Organic Contaminants

Polycyclic Aromatic Hydrocarbons PAHs) are present in low concentrations virtually everywhere. Elevated concentrations of PAHs can occur from prolonged industrial burning or by release of materials such as creosote-based wood preservatives, which contain PAHs in high concentrations. Sources include power plants, domestic heating systems that burn oil, coal or wood, gasoline and diesel engines, waste incineration, various industrial activities and tobacco smoke.

Chlorinated Pesticides (TPESTs) are man-made organic chemicals that have been used to control everything from fungus to grasshoppers. DDT was the first that was used on a large scale in North America; it was heavily applied in agricultural regions. Most organochlorine pesticides have been banned in Canada and the United States, but are still routinely found in air and precipitation.

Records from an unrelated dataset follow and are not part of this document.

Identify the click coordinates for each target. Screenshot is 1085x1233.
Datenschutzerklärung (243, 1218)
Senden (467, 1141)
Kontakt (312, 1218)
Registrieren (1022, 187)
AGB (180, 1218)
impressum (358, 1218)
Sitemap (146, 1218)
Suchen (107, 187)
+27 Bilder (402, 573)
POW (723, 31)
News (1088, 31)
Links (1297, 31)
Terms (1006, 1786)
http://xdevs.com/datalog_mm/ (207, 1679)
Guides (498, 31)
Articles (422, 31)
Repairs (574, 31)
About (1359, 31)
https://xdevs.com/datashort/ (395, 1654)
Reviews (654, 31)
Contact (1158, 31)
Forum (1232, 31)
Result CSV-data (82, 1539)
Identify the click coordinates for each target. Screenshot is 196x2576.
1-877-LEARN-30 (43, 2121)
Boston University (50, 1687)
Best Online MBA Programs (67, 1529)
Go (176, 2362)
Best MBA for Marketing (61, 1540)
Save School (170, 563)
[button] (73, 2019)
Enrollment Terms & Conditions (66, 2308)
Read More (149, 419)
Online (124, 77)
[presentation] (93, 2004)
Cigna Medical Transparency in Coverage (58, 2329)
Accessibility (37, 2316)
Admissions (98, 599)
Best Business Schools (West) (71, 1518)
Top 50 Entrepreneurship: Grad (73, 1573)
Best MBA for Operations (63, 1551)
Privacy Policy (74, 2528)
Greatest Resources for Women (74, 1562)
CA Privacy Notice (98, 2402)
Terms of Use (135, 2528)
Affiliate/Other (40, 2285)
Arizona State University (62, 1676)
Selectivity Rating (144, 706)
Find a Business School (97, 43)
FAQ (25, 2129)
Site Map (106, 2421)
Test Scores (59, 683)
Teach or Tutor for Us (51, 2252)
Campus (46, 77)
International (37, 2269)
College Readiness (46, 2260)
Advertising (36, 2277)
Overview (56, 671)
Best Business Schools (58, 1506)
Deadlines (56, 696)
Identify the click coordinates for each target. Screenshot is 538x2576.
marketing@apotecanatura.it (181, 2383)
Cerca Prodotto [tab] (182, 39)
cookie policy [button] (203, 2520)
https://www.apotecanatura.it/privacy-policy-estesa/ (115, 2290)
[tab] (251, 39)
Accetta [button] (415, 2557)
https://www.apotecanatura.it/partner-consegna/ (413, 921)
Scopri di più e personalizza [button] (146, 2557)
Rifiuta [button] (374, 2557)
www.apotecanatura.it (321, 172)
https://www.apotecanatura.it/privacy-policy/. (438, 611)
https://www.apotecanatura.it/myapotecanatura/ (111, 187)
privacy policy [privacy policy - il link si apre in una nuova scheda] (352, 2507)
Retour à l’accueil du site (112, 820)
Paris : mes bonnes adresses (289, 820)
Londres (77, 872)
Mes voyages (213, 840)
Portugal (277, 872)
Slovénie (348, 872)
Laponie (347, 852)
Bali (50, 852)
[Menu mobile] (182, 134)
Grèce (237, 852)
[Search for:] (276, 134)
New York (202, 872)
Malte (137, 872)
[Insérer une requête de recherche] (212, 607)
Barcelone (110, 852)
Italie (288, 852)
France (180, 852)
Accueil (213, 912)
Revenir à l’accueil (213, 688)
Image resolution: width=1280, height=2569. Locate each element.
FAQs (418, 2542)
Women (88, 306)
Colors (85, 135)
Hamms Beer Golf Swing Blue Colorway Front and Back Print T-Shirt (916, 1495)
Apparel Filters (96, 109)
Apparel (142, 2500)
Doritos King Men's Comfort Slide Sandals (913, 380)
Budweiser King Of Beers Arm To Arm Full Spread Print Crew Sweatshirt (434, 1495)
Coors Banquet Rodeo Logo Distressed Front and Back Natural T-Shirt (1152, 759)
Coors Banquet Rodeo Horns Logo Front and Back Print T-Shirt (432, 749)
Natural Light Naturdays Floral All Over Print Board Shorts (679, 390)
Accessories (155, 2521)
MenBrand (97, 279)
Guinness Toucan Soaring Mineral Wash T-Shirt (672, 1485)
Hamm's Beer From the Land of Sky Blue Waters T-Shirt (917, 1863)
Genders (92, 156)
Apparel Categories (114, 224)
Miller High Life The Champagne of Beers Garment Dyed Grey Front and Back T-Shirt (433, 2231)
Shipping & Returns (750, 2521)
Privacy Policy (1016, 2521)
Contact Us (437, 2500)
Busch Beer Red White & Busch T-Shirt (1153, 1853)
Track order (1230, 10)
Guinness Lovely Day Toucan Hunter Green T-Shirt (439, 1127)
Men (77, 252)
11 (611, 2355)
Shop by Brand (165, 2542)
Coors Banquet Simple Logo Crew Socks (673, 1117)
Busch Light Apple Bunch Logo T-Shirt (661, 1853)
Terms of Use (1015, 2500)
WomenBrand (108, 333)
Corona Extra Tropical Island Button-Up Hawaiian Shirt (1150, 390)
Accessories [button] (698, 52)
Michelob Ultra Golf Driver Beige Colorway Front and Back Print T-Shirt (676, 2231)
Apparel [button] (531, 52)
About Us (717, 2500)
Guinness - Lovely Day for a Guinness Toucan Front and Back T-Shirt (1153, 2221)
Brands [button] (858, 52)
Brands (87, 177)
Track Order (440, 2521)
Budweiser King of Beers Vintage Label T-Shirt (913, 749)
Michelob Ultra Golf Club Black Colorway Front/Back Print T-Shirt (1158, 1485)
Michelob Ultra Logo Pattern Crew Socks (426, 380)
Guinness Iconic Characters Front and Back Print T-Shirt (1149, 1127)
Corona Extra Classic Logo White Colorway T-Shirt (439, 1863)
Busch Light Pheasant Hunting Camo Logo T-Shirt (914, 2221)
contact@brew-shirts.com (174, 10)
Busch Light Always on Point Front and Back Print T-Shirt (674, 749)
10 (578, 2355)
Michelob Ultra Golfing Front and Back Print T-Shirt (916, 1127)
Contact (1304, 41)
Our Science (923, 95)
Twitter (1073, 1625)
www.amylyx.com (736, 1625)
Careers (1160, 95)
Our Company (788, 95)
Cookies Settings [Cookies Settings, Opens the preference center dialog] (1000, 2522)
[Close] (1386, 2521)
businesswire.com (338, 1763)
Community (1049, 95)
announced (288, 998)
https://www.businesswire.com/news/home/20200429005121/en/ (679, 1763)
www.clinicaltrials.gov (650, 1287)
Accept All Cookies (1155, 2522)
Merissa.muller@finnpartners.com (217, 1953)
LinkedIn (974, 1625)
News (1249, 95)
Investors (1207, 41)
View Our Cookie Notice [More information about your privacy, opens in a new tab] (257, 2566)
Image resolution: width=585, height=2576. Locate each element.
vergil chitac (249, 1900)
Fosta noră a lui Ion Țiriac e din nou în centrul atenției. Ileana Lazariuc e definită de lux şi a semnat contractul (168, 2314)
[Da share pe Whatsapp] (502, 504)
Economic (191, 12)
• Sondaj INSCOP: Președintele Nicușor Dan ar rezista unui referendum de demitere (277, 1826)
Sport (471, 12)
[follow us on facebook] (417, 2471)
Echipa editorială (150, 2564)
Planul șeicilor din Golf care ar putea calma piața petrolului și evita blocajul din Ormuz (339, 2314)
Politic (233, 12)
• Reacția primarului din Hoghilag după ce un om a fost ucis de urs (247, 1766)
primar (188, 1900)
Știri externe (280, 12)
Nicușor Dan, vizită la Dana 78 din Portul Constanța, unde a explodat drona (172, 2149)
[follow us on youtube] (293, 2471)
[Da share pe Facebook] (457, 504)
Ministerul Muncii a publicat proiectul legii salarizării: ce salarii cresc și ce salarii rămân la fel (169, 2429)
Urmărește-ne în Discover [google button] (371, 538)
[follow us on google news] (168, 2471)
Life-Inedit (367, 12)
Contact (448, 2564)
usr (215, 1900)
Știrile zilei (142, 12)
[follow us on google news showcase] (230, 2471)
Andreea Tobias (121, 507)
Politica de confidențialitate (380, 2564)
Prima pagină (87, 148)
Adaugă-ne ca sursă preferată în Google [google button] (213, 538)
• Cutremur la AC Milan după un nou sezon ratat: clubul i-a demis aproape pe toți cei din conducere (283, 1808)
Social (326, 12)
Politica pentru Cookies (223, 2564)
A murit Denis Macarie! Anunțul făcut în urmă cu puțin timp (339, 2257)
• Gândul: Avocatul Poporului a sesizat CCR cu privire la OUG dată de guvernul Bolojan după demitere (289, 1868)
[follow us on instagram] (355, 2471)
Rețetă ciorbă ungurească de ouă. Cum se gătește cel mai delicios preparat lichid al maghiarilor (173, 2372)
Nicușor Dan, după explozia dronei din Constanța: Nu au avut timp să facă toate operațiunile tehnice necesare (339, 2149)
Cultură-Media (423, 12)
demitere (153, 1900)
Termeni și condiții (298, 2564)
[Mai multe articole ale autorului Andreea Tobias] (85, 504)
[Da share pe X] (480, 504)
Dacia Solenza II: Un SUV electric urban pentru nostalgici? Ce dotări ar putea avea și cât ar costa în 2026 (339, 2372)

Polychlorinated Biphenyls (PCBs) are a group of over 200 man-made chemicals. They are extremely persistent compounds. Because of their insulating and fire-resistant properties, mixtures of PCBs were commonly used as coolants and lubricants in heat exchangers, pumps, electrical transformers and capacitors. Older electrical equipment and fluorescent lighting fixtures still in service may contain PCBs. The manufacture of PCBs in the United States and Canada has been banned.

A warning sign near Marsh Creek in Saint John, New Brunswick. The creek has been contaminated with polycyclic aromatic hydrocarbons, chemicals found predominantly in petroleum-based products like creosote.